Every Docker host has three built-in networks:

NetworkScopeUse
bridgeHost-localDefault for docker run without --network
hostHost-localShares the host’s network namespace — no isolation
noneHost-localNo network at all

dockmesh shows them for completeness but you rarely touch them directly.

When you deploy a stack, Compose creates a network named <project>_default unless you declare networks explicitly. Containers in the same stack can reach each other by service name (postgres, redis, etc.) via built-in DNS.

Declared in compose.yaml:

networks:
frontend:
driver: bridge
backend:
driver: bridge
internal: true # no internet access

Use cases:

  • internal: true — database networks with no outbound internet
  • Shared networks across stacks — use external: true to reference a network defined elsewhere
  • IPAM — custom subnets, gateways (ipam.config)

Two stacks that need to talk to each other:

  1. Create a shared network first:
    # One-time setup stack or via UI
    networks:
    shared-bus:
    driver: bridge
  2. Both stacks reference it:
    services:
    api:
    networks: [default, shared-bus]
    networks:
    shared-bus:
    external: true

Containers on shared-bus reach each other by service name across stacks.

The Create network modal under Resources → Networks has just two fields:

  • Name — the network name as Docker sees it
  • Driver — one of bridge, overlay, macvlan, ipvlan

Advanced settings (subnet, gateway, IPAM, internal/attachable/ingress, labels) aren’t exposed in the modal. Declare those in your stack’s compose.yaml instead — Compose creates the network with whatever Docker network options you specify, and dockmesh adopts it.

The Prune button removes networks with no connected containers.
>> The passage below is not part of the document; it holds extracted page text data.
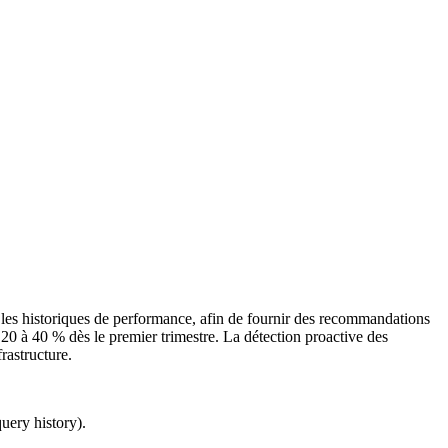
et les historiques de performance, afin de fournir des recommandations
20 à 40 % dès le premier trimestre. La détection proactive des
frastructure.
uery history).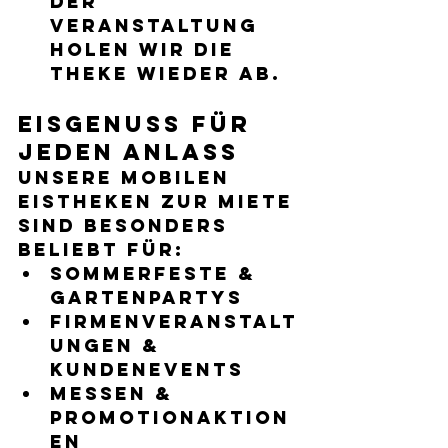
der 
Veranstaltung 
holen wir die 
Theke wieder ab.
Eisgenuss für 
jeden Anlass
Unsere 
mobilen 
Eistheken zur Miete
sind besonders 
beliebt für:
Sommerfeste & 
Gartenpartys
Firmenveranstalt
ungen & 
Kundenevents
Messen & 
Promotionaktion
en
Safe — doesn’t touch container data, only deletes the orphaned network objects themselves.

dockmesh ships an interactive Topology page (its own top-level sidebar entry). It renders the fleet’s networks + containers as a graph: nodes are containers / networks / hosts, edges show membership, the layout uses dagre with pan and zoom for navigating larger fleets. The graph live-reloads as containers come and go.

Useful for spotting:

  • A container that’s accidentally on bridge instead of your stack network
  • Stacks that should be talking to each other but aren’t on a shared network
  • Orphaned networks left behind by a long-gone stack

The list view under Resources → Networks is faster for bulk actions; the topology view is faster for “where does this container actually sit?”.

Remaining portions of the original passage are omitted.